1.3 Incubating the koji
The inoculated rice must be kept in a warm, humid environment. As per Bob Taylor’s instructions, I made an incubator out of a cooler, with some minor modifications. For a heat source I used a cable heater meant for reptiles – it’s cheap, readily available, doesn’t need to be modified (no thermostat), has a safety margin in that it doesn’t heat beyond 50C, and is waterproof. The instructions say not to use it near water (likely for liability issues if the silicone coating has been scratched by, say, an iguana), but during my first koji attempt, the cable was under a centimeter of water for many days with no problems.
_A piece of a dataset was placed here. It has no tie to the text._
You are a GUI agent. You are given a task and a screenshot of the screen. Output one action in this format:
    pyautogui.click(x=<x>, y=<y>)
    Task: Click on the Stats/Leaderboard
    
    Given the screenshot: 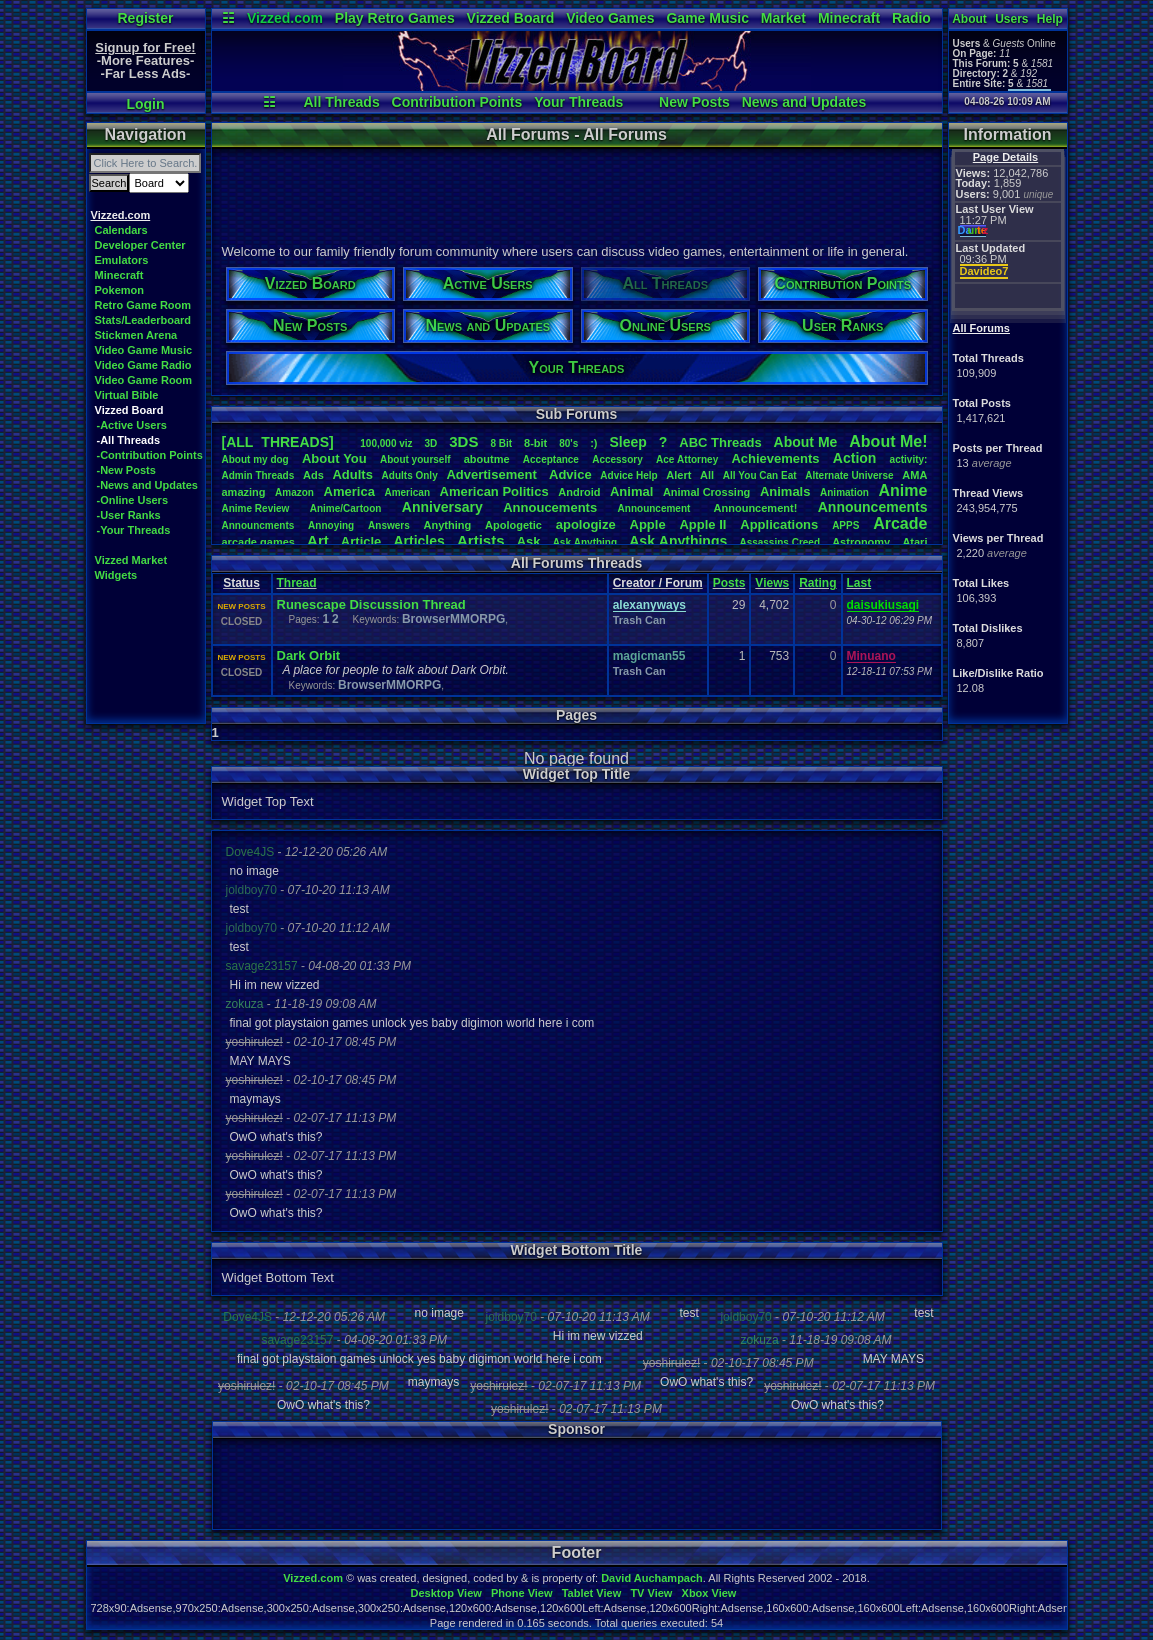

For this time, I’m using a different configuration to keep the cable off the bottom of the cooler where condensation collects – better safe than sorry. But in any case, it can easily handle the damp and condensation inside the cooler.
(NOTE: This method – using a ziplock bag – DID NOT WORK. The koji over-heated, see Sake pt 2.] Also, the rice is in the same ziplock bag I used to innoculate it as it can be folded over, but still open to the air (see photo). In my first attempt at koji I found that condensation would drip off the top of my cooler and onto the rice, making little spots of infection on the surface. The bag will prevent this. Like Bob Taylor, I use a temperature controller I have for brewing beer to keep the temperature around 96F.
The temperature controller is to the right, its temp probe is inserted into the bag of rice in the cooler.
Here’s a photo of the incubator empty. The rectangular plastic container is to hold the bag of rice off the bottom of the cooler, and the small one holds water for humidification. The repti-heat cable is wrapped around the bottom half of the cooler, and is taped in place with aluminum vent tape (what I had on hand, I presume it is heat and damp proof).